I was looking for someone who labeled themselves in both axes of religious belief: theism vs. atheism and gnosticism vs. agnosticism.
For those who don’t know, the idea is very roughly that theism is the axis that defines belief in higher powers/spirituality, and gnosticism is the axis about whether the beliefs are knowable/proveable.
So, for example:
A gnostic theist might believe in god and believe they have proof of its existence.
An agnostic theist might believe in spirituality, but that organized religion is just based on other people’s ideas about spirituality, not the divine word.
An agnostic atheist might not believe in spirituality, but that it’s impossible to prove that spirituality doesn’t exist, either.
A gnostic atheist might believe there is nothing spiritual and that the origins of all “spirituality” can be explained by anthropology, history, or human psychology, so it’s all provably false.
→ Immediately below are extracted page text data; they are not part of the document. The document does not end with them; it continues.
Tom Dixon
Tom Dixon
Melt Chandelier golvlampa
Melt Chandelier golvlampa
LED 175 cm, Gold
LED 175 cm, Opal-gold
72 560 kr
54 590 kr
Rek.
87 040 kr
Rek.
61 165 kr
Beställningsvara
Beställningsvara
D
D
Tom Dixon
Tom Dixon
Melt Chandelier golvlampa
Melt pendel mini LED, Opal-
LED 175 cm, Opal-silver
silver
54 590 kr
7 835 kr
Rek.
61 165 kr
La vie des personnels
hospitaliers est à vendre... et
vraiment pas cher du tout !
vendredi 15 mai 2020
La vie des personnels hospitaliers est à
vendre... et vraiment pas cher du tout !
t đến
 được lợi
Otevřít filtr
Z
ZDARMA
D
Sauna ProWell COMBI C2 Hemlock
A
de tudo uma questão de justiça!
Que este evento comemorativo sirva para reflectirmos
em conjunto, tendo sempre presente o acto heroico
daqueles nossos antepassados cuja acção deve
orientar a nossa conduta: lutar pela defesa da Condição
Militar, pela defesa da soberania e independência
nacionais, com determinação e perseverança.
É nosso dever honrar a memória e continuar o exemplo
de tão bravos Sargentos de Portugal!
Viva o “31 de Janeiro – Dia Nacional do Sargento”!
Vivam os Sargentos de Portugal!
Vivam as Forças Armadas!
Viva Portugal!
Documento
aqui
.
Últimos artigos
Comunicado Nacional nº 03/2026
I fall into the gnostic atheist camp, myself. A minority within a minority. ;)
I was looking for someone who labeled themselves in both axes of religious belief: theism vs. atheism and gnosticism vs. agnosticism.
For those who don’t know, the idea is very roughly that theism is the axis that defines belief in higher powers/spirituality, and gnosticism is the axis about whether the beliefs are knowable/proveable.
So, for example:
I fall into the gnostic atheist camp, myself. A minority within a minority. ;)
Thank you for the detailed breakdown… also a gnostic atheist and I rarely find someone who knows wtf I’m referring to, lol.
This breakdown helps, I guess I’m also a gnostic atheist. I’ve also read “The Egg” and found it an interesting story.